The categorization of tobacco smoking as a form of drug dependence that should be medically diagnosed and treated is received with some ambivalence by people who smoke.1 As Palmer et al. outline,2 this is partly due to the tobacco industry portraying smoking as a personal choice and a habit that can be overcome by willpower. It is also because some of the hallmarks of dependence on other drugs are not readily applicable to tobacco smoking, such as substantial intoxication and impacts on social functioning.3 Lastly, there is the question of whether the problem that needs to be addressed is tobacco dependence or nicotine dependence. This last question is becoming increasingly pertinent with the rising use of e-cigarettes and other nonsmoked nicotine delivery systems.
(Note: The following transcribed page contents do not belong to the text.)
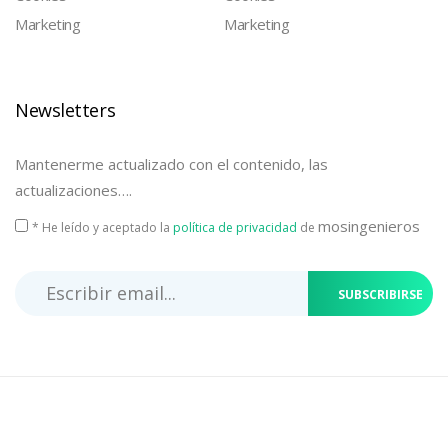
Marketing
Marketing
Newsletters
Mantenerme actualizado con el contenido, las
actualizaciones….
mosingenieros
* He leído y aceptado la
política de privacidad
de
SUBSCRIBIRSE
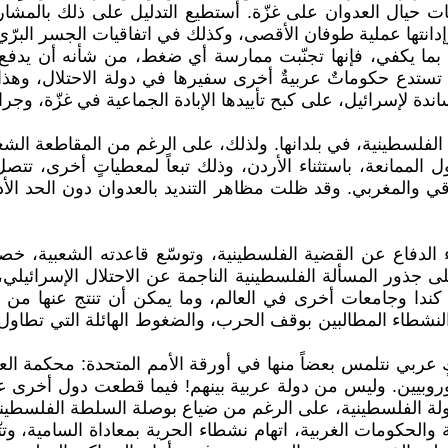
مات حيال العدوان على غزّة. أستطيع التدليل على ذلك بالمش
انتها عملية طوفان الأقصى، وكذلك في اتفاقيات الجسر البرّي
، بما يكفي، فإنها تجنّبت ممارسة أي ضغط، من شأنه أن يدفع
تستدع حكوماتٌ عربيةٌ أخرى سفيرها في دولة الاحتلال، وهذا إ
دة لإسرائيل، على كبح تأييدها الإبادة الجماعية في غزّة، وجرا
لفلسطينية، في بلدانها. ولذلك، على الرغم من المقاطعة الشع
ل الممانعة، باستثناء الأردن، وذلك تبعاً لمعطياتٍ أخرى، تتصل
راقي والمغربي. وقد ظلت مظاهر التنديد بالعدوان دون الحد ال
ء الدفاع عن القضية الفلسطينية، وتوسّع قاعدته الشعبية، خ
جذور المسألة الفلسطينية الناجمة عن الاحتلال الإسرائيلي، وي
ندا وجامعات أخرى في العالم، وما يمكن أن تنتج عنها من تط
نشطاء المطالبين بوقف الحرب، والضغوط الهائلة التي تطاول ا
كٍ عربي نتلمس بعضاً منها في أورقة الأمم المتحدة: محكمة الع
أوروبيين. وليس من دولة عربية بينهم! فيما قطعت دول أخرى ع
ة الفلسطينية، على الرغم من ضياع بوصلة السلطة الفلسطينية
والحكومات الغربية، اتهام نشطاء الحرية بمعاداة السامية، وتتّج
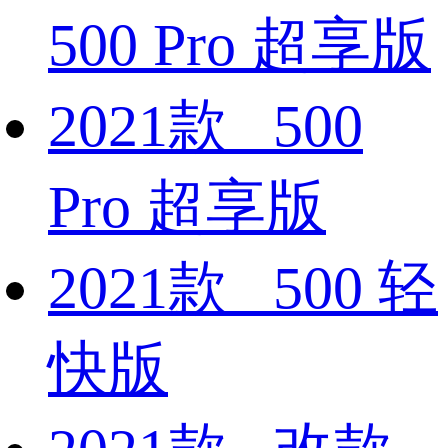
500 Pro 超享版
2021款 500
Pro 超享版
2021款 500 轻
快版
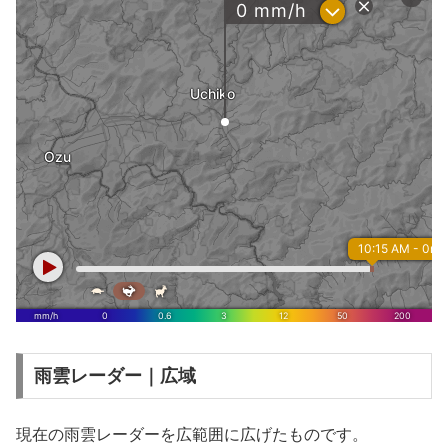
雨雲レーダー｜広域
現在の雨雲レーダーを広範囲に広げたものです。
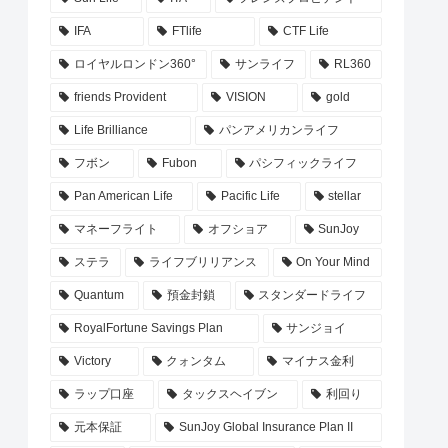
IFA
FTlife
CTF Life
ロイヤルロンドン360°
サンライフ
RL360
friends Provident
VISION
gold
Life Brilliance
パンアメリカンライフ
フボン
Fubon
パシフィックライフ
Pan American Life
Pacific Life
stellar
マネーフライト
オフショア
SunJoy
ステラ
ライフブリリアンス
On Your Mind
Quantum
預金封鎖
スタンダードライフ
RoyalFortune Savings Plan
サンジョイ
Victory
クォンタム
マイナス金利
ラップ口座
タックスヘイブン
利回り
元本保証
SunJoy Global Insurance Plan II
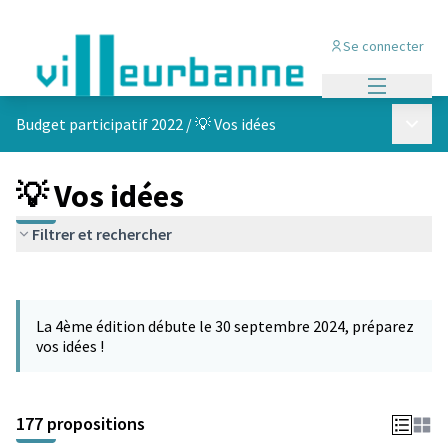
Se connecter
Menu princi
Menu p
Budget participatif 2022
/
💡 Vos idées
💡 Vos idées
Filtrer et rechercher
Passer la carte
Leaflet
|
©
OpenStreetMap
contributors
L'élément suivant est une carte qui présente les éléments de cet
+
La 4ème édition débute le 30 septembre 2024, préparez
−
vos idées !
177 propositions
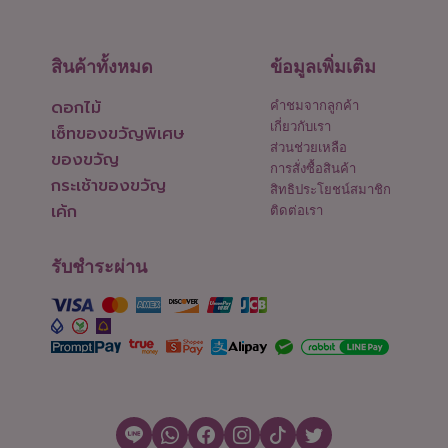
สินค้าทั้งหมด
ข้อมูลเพิ่มเติม
ดอกไม้
คำชมจากลูกค้า
เกี่ยวกับเรา
เซ็ทของขวัญพิเศษ
ส่วนช่วยเหลือ
ของขวัญ
การสั่งซื้อสินค้า
กระเช้าของขวัญ
สิทธิประโยชน์สมาชิก
เค้ก
ติดต่อเรา
รับชำระผ่าน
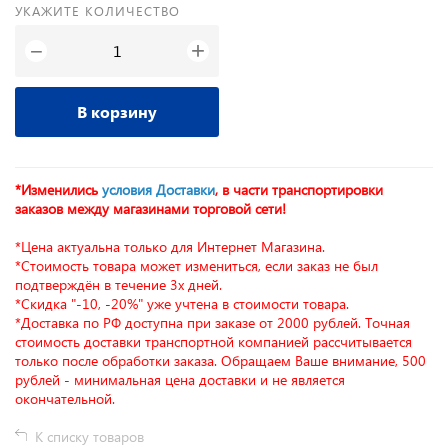
УКАЖИТЕ КОЛИЧЕСТВО
+
−
В корзину
*Изменились
условия Доставки
, в части транспортировки
заказов между магазинами торговой сети!
*Цена актуальна только для Интернет Магазина.
*Стоимость товара может измениться, если заказ не был
подтверждён в течение 3х дней.
*Скидка "-10, -20%" уже учтена в стоимости товара.
*Доставка по РФ доступна при заказе от 2000 рублей. Точная
стоимость доставки транспортной компанией рассчитывается
только после обработки заказа. Обращаем Ваше внимание, 500
рублей - минимальная цена доставки и не является
окончательной.
К списку товаров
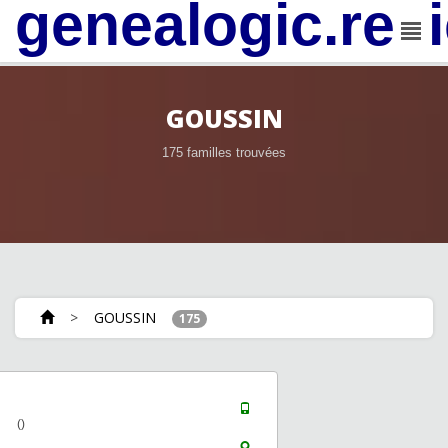
genealogic.rev
GOUSSIN
175 familles trouvées
>
GOUSSIN
175
()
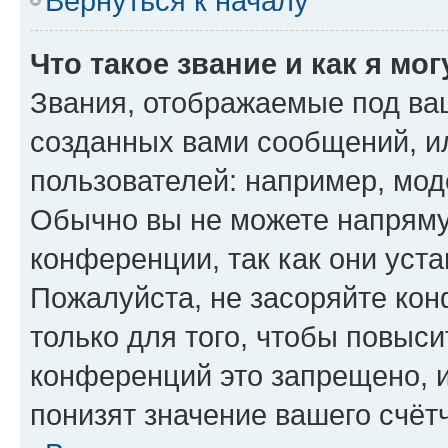
Вернуться к началу
Что такое звание и как я мо
Звания, отображаемые под ва
созданных вами сообщений, 
пользователей: например, мод
Обычно вы не можете напряму
конференции, так как они уст
Пожалуйста, не засоряйте к
только для того, чтобы повыс
конференций это запрещено, 
понизят значение вашего счёт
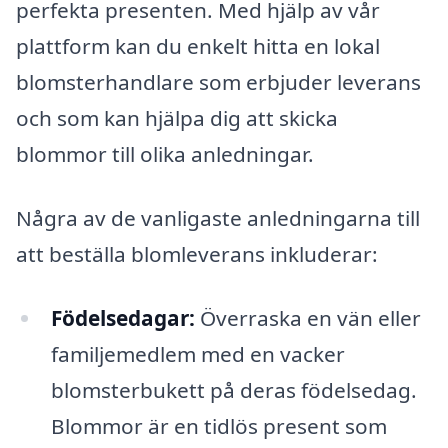
perfekta presenten. Med hjälp av vår
plattform kan du enkelt hitta en lokal
blomsterhandlare som erbjuder leverans
och som kan hjälpa dig att skicka
blommor till olika anledningar.
Några av de vanligaste anledningarna till
att beställa blomleverans inkluderar:
Födelsedagar:
Överraska en vän eller
familjemedlem med en vacker
blomsterbukett på deras födelsedag.
Blommor är en tidlös present som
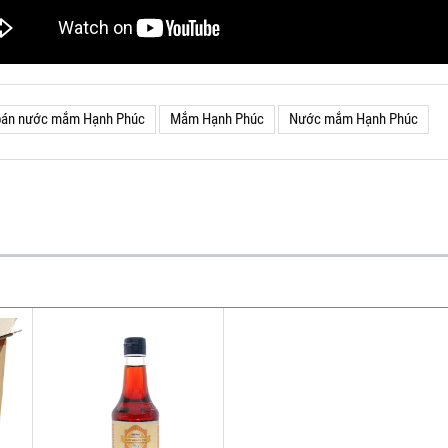
 bán nước mắm Hạnh Phúc
Mắm Hạnh Phúc
Nước mắm Hạnh Phúc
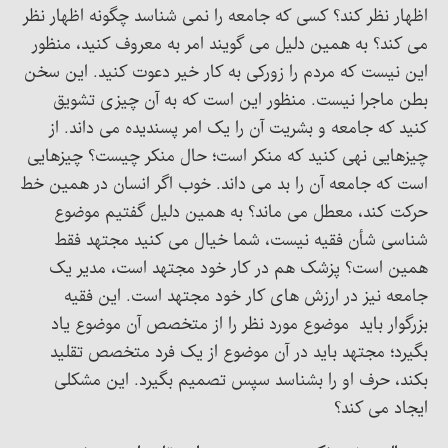
اظهار نظر کند؟ کسی که جامعه را نمی شناسد چگونه اظهار نظر
می کند؟ به همین دلیل می گویند امر به معروف کنید، منظور
این نیست که مردم را زورکی به کار خیر دعوت کنید. این سخن
بطن ماجرا نیست. منظور این است که به آن چیزی تشویق
کنید که جامعه و بشریت آن را یک امر پسندیده می داند. از
چیزهایی نهی کنید که منکر است؛ حال منکر چیست؟ چیزهایی
است که جامعه آن را بد می داند. خوب اگر انسان در همین خط
حرکت کند، معطل می ماند؟ به همین دلیل گفتیم موضوع
شناسی شأن فقیه نیست، شما خیال می کنید مجتهد فقط
همین است؟ پزشک هم در کار خود مجتهد است، مدیر یک
جامعه نیز در ارزش های کار خود مجتهد است. این فقیه
بزرگوار باید موضوع مورد نظر را از متخصص آن موضوع یاد
بگیرد؛ مجتهد باید در آن موضوع از یک فرد متخصص تقلید
بکند، حرف او را بشناسد سپس تصمیم بگیرد. این مشکلی
ایجاد می کند؟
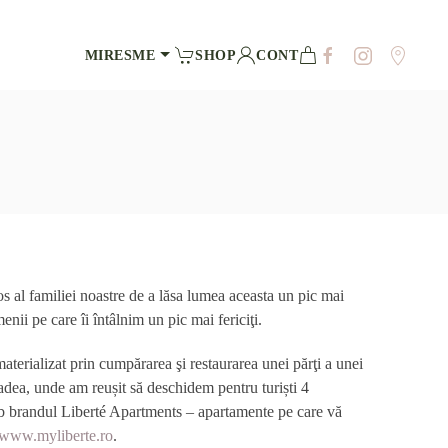
MIRESME
SHOP
CONT
s al familiei noastre de a lăsa lumea aceasta un pic mai
nii pe care îi întâlnim un pic mai fericiţi.
materializat prin cumpărarea şi restaurarea unei părţi a unei
adea, unde am reușit să deschidem pentru turiști 4
ub brandul Liberté Apartments – apartamente pe care vă
www.myliberte.ro
.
In their review, Palmer et al.2 present an “enhanced framework” for conceptualizing and treating tobacco dependence. The treatment of tobacco dependence has grown more complex as novel types of nicotine products become widely available. In particular, e-cigarettes have posed an “ideological challenge” in tobacco control and smoking cessation treatment4 because they do not fit neatly into the constructed categories of “bad” nicotine in combustible cigarettes and “good” nicotine in medicinal nicotine replacement therapy products.4 This has led to uncertainty about how to classify e-cigarettes. Some regulatory schemes classify them as tobacco products, but others recommend against this nomenclature because they do not contain tobacco.5 The public debate about the potential benefits and harms of e-cigarettes have caused significant confusion and unease among health professionals, concerning what advice to give about these products.6

The debate about e-cigarettes has also diverted attention away from the most harmful and widely used nicotine-containing products, smoked tobacco products. Palmer et al. attempt to redirect the field to a unifying goal of helping individuals quit smoking tobacco as a priority, even if that involves continued use of lower risk nicotine products such as e-cigarettes.2

Most individuals who smoke want to quit smoking, but as outlined by Palmer et al.,2 their choice is constrained by their pharmacological dependence on nicotine. Therefore, providing access to less harmful forms of nicotine increases the choice for individuals who find abstinence from nicotine difficult. Some may choose not to use alternative nicotine products, some may choose to use them as a short-term smoking cessation aid, and some may use them as a long-term replacement for smoking. But their choice should be an informed choice—meaning they have access to the information they need in order to weigh up the costs and benefits of available options.7 While there is uncertainty concerning the precise relative risk of vaping compared with smoking, the current scientific consensus is that e-cigarettes expose users to far fewer harmful and potentially harmful chemicals than cigarettes.8 However, media reports9 and public statements from health organizations10 that emphasize the potential risks of e-cigarettes may create the misperception that smoking cigarettes is the safer option. Research shows an increasing proportion of the public mistakenly believe that e-cigarettes are more harmful than combustible cigarettes.11,12

Health professionals have an important role to play in correcting mistaken beliefs about the relative risks of nicotine products. To do this, tools and guidelines for discussing tobacco harm reduction with patients are becoming increasingly available.13,14 These guidelines should be revised as new nicotine products emerge and research evidence develops. For example, heated tobacco products are gaining an increasing market share in some countries. On the continuum of nicotine risk15 they are likely be closer to smoked tobacco products than to nicotine products as such nicotine replacement therapy or e-cigarettes, however there is little independent research on their safety profile.16

While it is important to offer treatment to all individuals who smoke, we should also remain cognizant that many will not take up this offer, and many will continue to smoke even with the use of evidence-based smoking cessation treatments.17 In addition to the physical addictiveness of smoked tobacco products, a complex array of social, commercial and environmental factors maintain smoking behavior, particularly among populations who experience structural aspects of disadvantage.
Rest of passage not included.